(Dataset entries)
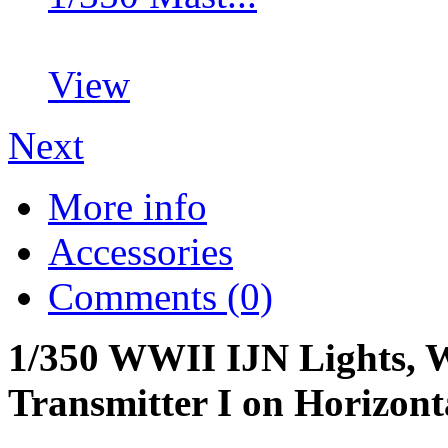
View
Next
More info
Accessories
Comments (0)
1/350 WWII IJN Lights, W
Transmitter I on Horizont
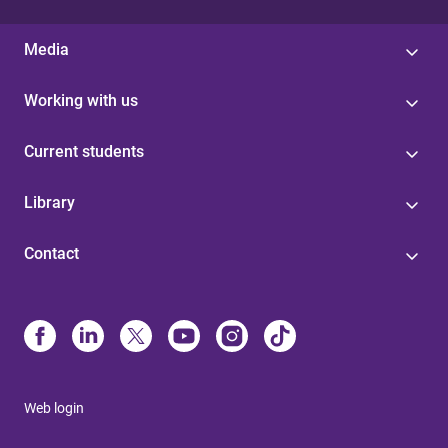
Media
Working with us
Current students
Library
Contact
Web login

#### ACTIVITY:
With the pictures left aside, write out all of the records above exactly.

#### TASK RESULT:
View
Next
More info
Accessories
Comments (0)
1/350 WWII IJN Lights, W
Transmitter I on Horizont
Media
Working with us
Current students
Library
Contact
Web login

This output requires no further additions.